Driver privacy can be compromised in usage-based insurance systems
Ben-Gurion University of the Negev (BGU) researchers have demonstrated that is possible to compromise a driver's private information stored in the cloud for Usage-Based Insurance (UBI) programs based on only part of the data collected.
Source: Ben-Gurion University of the Negev
UBI programs determine a consumer or fleet insurance premium rate based on several driving parameters that are collected, including total driving time, cornering and average speed. As part of the burgeoning Internet of Things (IoT) connected-device functionality in vehicles, driver data is gradually being stored in the cloud, rather than onboard a vehicle's computer.
Using an algorithm, the researchers were able to demonstrate that it is possible to garner additional private data beyond what is supplied to UBI companies without the use of GPS information. The research was conducted by BGU student Vladimir Kaplun Peled as part of his master's thesis, along with his advisor, Prof. Michael Segal, of the BGU Department of Communication Systems Engineering.
According to Prof. Segal, "Based on our research, an attacker only needs one part of the information provided to a UBI company to discover a driver's whereabouts, home, work, or who they met with.

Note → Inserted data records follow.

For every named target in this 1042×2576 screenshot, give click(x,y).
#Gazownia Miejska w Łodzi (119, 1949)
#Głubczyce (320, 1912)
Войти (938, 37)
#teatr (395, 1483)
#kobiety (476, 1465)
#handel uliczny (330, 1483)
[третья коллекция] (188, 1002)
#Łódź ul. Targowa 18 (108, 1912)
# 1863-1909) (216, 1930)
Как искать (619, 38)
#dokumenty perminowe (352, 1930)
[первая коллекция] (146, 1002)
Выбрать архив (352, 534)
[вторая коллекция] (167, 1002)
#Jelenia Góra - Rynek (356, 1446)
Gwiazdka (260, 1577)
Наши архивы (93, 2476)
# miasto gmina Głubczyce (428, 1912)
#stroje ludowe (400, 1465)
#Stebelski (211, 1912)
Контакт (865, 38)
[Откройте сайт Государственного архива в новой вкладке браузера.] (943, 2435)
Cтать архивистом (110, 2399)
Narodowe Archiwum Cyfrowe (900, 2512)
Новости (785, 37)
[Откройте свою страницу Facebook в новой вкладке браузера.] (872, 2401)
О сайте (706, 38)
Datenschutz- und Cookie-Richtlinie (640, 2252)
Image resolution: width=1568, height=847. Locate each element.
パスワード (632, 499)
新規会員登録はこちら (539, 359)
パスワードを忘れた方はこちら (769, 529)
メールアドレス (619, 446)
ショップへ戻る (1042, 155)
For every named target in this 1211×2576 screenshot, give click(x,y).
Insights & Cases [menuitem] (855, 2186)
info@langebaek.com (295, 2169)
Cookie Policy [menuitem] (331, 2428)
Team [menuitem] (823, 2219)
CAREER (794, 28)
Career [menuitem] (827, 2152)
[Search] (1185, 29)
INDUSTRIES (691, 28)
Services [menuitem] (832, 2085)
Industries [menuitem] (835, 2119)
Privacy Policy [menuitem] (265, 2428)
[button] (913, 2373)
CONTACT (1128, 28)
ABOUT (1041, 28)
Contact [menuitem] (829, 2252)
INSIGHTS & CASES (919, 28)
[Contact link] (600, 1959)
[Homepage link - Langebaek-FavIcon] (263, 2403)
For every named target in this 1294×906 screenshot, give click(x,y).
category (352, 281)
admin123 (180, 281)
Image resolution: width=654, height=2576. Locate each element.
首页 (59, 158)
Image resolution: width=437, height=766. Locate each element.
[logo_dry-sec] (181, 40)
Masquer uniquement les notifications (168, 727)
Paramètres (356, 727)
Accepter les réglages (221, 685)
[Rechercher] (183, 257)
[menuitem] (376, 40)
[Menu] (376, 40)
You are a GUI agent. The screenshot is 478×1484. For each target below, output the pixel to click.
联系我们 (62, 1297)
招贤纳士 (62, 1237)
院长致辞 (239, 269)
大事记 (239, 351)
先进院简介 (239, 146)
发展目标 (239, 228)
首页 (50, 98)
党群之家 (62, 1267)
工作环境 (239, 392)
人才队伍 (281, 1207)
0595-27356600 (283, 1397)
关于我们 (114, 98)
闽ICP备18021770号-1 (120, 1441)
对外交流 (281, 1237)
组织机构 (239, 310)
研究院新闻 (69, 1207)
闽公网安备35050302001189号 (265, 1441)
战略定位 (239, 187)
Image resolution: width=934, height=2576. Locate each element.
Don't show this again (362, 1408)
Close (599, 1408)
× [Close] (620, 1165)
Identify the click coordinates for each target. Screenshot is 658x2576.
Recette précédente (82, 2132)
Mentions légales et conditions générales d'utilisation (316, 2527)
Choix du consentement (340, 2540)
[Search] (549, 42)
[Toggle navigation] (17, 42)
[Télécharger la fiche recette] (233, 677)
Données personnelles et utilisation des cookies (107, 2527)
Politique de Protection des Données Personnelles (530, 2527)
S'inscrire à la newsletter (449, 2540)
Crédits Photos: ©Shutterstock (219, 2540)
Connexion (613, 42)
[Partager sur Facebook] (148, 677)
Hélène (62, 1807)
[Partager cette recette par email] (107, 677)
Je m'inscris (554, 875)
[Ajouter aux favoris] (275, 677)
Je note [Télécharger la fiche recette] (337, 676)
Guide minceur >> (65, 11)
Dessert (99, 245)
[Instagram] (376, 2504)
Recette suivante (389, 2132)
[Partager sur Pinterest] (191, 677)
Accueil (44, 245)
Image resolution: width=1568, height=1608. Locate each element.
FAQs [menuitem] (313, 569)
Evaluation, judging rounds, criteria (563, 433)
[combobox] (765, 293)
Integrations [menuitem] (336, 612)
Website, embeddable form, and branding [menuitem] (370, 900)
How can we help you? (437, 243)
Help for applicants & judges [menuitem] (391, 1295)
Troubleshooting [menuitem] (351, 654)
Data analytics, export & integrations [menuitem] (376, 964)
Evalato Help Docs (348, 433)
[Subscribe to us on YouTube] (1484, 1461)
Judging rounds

As connected vehicle networks become more widely used to collect driver data and provide information or entertainment, the opportunity for someone to uncover private information will also increase."
The research was supported by the IBM Cyber Security Center of Excellence at BGU. IBM (NYSE: IBM) and BGU established a Center of Excellence for Security and Protection of Infrastructure and Assets at the University in 2014. This joint venture has developed a curriculum that will help train the next generation of professionals, as well as perform leading scientific research on emerging areas, such as big data and cloud computing.